(Data)

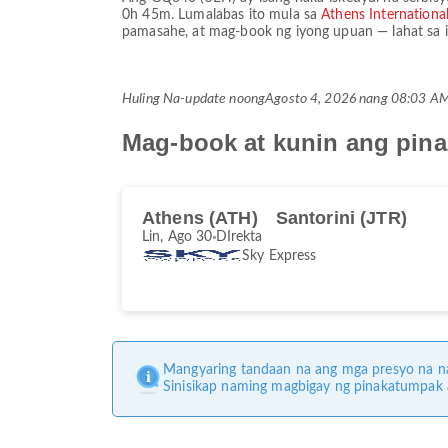
0h 45m
. Lumalabas ito mula sa
Athens Internationa
pamasahe, at mag-book ng iyong upuan — lahat sa is
Huling Na-update noong
Agosto 4, 2026 nang 08:03 
Mag-book at kunin ang pin
Athens (ATH)
Santorini (JTR)
Lin, Ago 30
DIrekta
Sky Express
Mangyaring tandaan na ang mga presyo na na
Sinisikap naming magbigay ng pinakatumpak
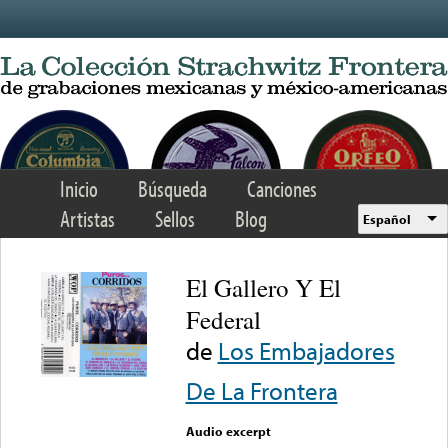
Skip to main content
Inicio
Búsqueda
Canciones
Artistas
Sellos
Blog
Español
El Gallero Y El
Federal
de
Los Embajadores
De La Frontera
Audio excerpt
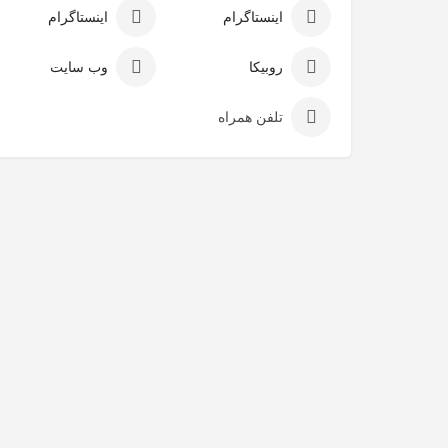
اینستاگرام
اینستاگرام
روبیکا
وب سایت
تلفن همراه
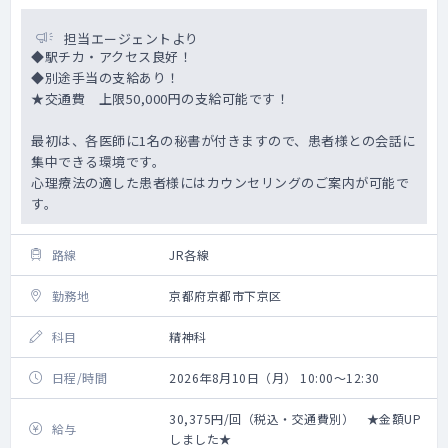
担当エージェントより
◆駅チカ・アクセス良好！
◆別途手当の支給あり！
★交通費 上限50,000円の支給可能です！
最初は、各医師に1名の秘書が付きますので、患者様との会話に
集中できる環境です。
心理療法の適した患者様にはカウンセリングのご案内が可能で
す。
路線
JR各線
勤務地
京都府京都市下京区
科目
精神科
日程/時間
2026年8月10日（月） 10:00～12:30
30,375円/回（税込・交通費別） ★金額UP
給与
しました★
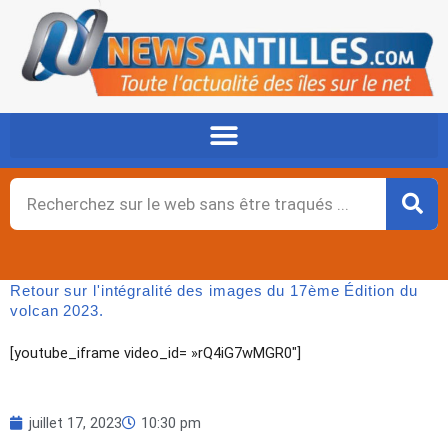
Aller
au
contenu
Rechercher
Retour sur l'intégralité des images du 17ème Édition du
volcan 2023.
[youtube_iframe video_id= »rQ4iG7wMGR0″]
juillet 17, 2023
10:30 pm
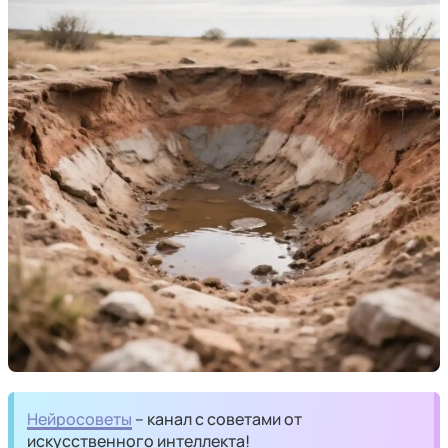
Нейросоветы
– канал с советами от
искусственного интеллекта!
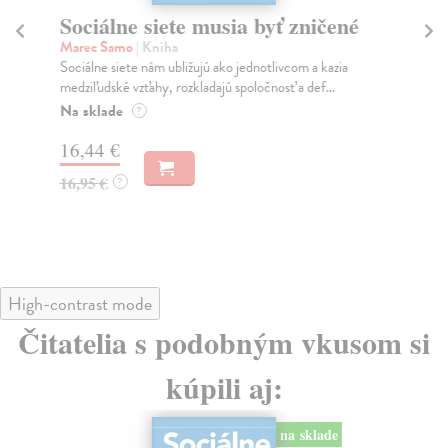
Sociálne siete musia byť zničené
S
K
Marec Samo
| Kniha
Sociálne siete nám ubližujú ako jednotlivcom a kazia
Mik
medziľudské vzťahy, rozkladajú spoločnosť a def...
Mon
o k
Na sklade
?
Na
16,44 €
23
16,95 €
?
24
High-contrast mode
Čitatelia s podobným vkusom si
kúpili aj:
na sklade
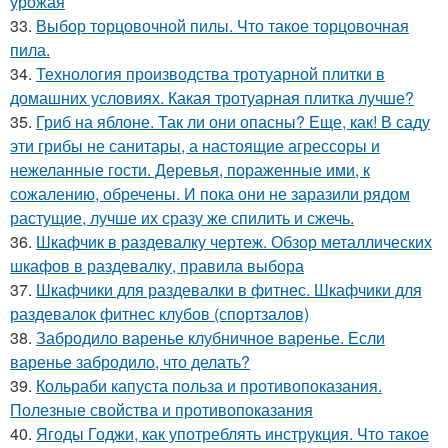
урожая
33.
Выбор торцовочной пилы. Что такое торцовочная
пила.
34.
Технология производства тротуарной плитки в
домашних условиях. Какая тротуарная плитка лучше?
35.
Гриб на яблоне. Так ли они опасны? Еще, как! В саду
эти грибы не санитары, а настоящие агрессоры и
нежеланные гости. Деревья, пораженные ими, к
сожалению, обречены. И пока они не заразили рядом
растущие, лучше их сразу же спилить и сжечь.
36.
Шкафчик в раздевалку чертеж. Обзор металлических
шкафов в раздевалку, правила выбора
37.
Шкафчики для раздевалки в фитнес. Шкафчики для
раздевалок фитнес клубов (спортзалов)
38.
Забродило варенье клубничное варенье. Если
варенье забродило, что делать?
39.
Кольраби капуста польза и противопоказания.
Полезные свойства и противопоказания
40.
Ягоды Годжи, как употреблять инструкция. Что такое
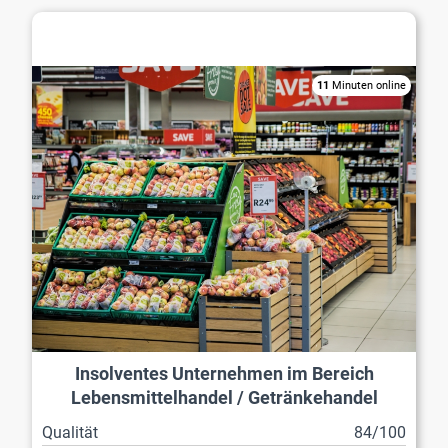
Lebensmittelhandel / Getränkehandel
11
Minuten online
Insolventes Unternehmen im Bereich
Lebensmittelhandel / Getränkehandel
Qualität
84/100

(End Data)

Could you repeat all of the entries exactly, without the pictures?

Expected answer:
0h 45m
. Lumalabas ito mula sa
Athens Internationa
pamasahe, at mag-book ng iyong upuan — lahat sa is
Huling Na-update noong
Agosto 4, 2026 nang 08:03 
Mag-book at kunin ang pin
Athens (ATH)
Santorini (JTR)
Lin, Ago 30
DIrekta
Sky Express
Mangyaring tandaan na ang mga presyo na na
Sinisikap naming magbigay ng pinakatumpak
Skip to main content
Inicio
Búsqueda
Canciones
Artistas
Sellos
Blog
Español
El Gallero Y El
Federal
de
Los Embajadores
De La Frontera
Audio excerpt
اینستاگرام
اینستاگرام
روبیکا
وب سایت
تلفن همراه
担当エージェントより
◆駅チカ・アクセス良好！
◆別途手当の支給あり！
★交通費 上限50,000円の支給可能です！
最初は、各医師に1名の秘書が付きますので、患者様との会話に
集中できる環境です。
心理療法の適した患者様にはカウンセリングのご案内が可能で
す。
路線
JR各線
勤務地
京都府京都市下京区
科目
精神科
日程/時間
2026年8月10日（月） 10:00～12:30
30,375円/回（税込・交通費別） ★金額UP
給与
しました★
Aller
au
contenu
Rechercher
Retour sur l'intégralité des images du 17ème Édition du
volcan 2023.
[youtube_iframe video_id= »rQ4iG7wMGR0″]
juillet 17, 2023
10:30 pm
Нейросоветы
– канал с советами от
искусственного интеллекта!
Sociálne siete musia byť zničené
S
K
Marec Samo
| Kniha
Sociálne siete nám ubližujú ako jednotlivcom a kazia
Mik
medziľudské vzťahy, rozkladajú spoločnosť a def...
Mon
o k
Na sklade
?
Na
16,44 €
23
16,95 €
?
24
High-contrast mode
Čitatelia s podobným vkusom si
kúpili aj:
na sklade
урожая
33.
Выбор торцовочной пилы. Что такое торцовочная
пила.
34.
Технология производства тротуарной плитки в
домашних условиях. Какая тротуарная плитка лучше?
35.
Гриб на яблоне. Так ли они опасны? Еще, как! В саду
эти грибы не санитары, а настоящие агрессоры и
нежеланные гости. Деревья, пораженные ими, к
сожалению, обречены. И пока они не заразили рядом
растущие, лучше их сразу же спилить и сжечь.
36.
Шкафчик в раздевалку чертеж. Обзор металлических
шкафов в раздевалку, правила выбора
37.
Шкафчики для раздевалки в фитнес. Шкафчики для
раздевалок фитнес клубов (спортзалов)
38.
Забродило варенье клубничное варенье. Если
варенье забродило, что делать?
39.
Кольраби капуста польза и противопоказания.
Полезные свойства и противопоказания
40.
Ягоды Годжи, как употреблять инструкция. Что такое
Lebensmittelhandel / Getränkehandel
11
Minuten online
Insolventes Unternehmen im Bereich
Lebensmittelhandel / Getränkehandel
Qualität
84/100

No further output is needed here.